3. Buy back the departing shareholder's shares.

Assuming the resolution passes, the next step is for the organization or the remaining shareholders to buy back the departing shareholder's interest in the business. Because S corp. shares are not publicly traded, there is no obvious market price for those shares. Again, look to the bylaws or shareholder agreement for how to value shares in the event of a buyout. If these documents are silent on this issue, you may need to hire an expert to ascertain the shares' fair market value.

After attaining a proper value of the shares, prepare and execute a purchase and sale agreement between the S corp. (or the remaining shareholders if they are purchasing the shares) and the departing shareholder that includes the sales price and valuation method. We offer example forms for agreements like this and assistance in completing them. Keep this agreement with the corporate records.

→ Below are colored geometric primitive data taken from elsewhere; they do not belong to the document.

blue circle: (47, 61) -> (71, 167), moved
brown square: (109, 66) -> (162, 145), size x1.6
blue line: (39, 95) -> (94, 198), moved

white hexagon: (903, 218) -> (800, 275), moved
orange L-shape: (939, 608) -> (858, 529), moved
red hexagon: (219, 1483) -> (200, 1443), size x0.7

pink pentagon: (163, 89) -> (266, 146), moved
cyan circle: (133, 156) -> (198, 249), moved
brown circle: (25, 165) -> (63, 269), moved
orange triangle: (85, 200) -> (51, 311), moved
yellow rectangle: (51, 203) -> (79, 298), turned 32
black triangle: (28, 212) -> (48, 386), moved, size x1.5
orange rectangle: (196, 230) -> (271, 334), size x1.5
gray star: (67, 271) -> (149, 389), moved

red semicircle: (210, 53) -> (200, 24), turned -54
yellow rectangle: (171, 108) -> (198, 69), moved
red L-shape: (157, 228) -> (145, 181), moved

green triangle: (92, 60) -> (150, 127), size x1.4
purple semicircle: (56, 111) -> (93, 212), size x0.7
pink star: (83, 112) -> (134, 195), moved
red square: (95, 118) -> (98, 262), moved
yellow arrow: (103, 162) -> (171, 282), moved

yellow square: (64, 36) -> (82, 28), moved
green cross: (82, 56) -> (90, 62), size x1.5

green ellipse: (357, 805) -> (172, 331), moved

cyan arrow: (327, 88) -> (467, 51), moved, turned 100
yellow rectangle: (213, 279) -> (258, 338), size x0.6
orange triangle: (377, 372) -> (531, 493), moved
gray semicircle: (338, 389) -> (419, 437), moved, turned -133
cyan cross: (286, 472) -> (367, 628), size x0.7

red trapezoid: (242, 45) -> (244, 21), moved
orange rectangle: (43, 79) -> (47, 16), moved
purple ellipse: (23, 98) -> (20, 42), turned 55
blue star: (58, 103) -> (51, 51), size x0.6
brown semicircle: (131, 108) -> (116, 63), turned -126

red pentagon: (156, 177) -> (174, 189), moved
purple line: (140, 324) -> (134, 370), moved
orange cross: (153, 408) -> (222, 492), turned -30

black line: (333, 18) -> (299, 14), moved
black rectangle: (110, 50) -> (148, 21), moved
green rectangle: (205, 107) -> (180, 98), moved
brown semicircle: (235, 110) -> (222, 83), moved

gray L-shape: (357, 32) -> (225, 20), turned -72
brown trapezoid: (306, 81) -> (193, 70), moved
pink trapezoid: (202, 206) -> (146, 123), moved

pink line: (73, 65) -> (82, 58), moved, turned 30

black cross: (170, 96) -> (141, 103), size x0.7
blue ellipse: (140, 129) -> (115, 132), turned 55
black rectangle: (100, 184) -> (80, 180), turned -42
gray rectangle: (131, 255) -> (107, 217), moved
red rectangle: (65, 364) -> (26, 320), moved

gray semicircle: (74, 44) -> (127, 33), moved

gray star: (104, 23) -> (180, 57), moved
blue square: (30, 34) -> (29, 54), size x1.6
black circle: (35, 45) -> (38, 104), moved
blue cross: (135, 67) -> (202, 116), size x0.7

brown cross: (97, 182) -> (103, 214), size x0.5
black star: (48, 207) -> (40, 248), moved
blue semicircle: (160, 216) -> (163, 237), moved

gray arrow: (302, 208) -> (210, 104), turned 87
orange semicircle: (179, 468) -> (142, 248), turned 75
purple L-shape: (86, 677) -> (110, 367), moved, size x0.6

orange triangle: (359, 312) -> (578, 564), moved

4. Update the corporate records.

After accomplishing these steps, update the corporate register and any other relevant corporate records to indicate that the former shareholder is no longer part of the business. Adjust the remaining shareholders' capital accounts to properly reflect their amended ownership interest. Remember to issue a final Shareholder's Share of Income, Deductions, Credits, etc. (Form 1120S, Schedule K-1) to the former shareholder accurately reporting her share of corporate profits and losses during the time she was a shareholder.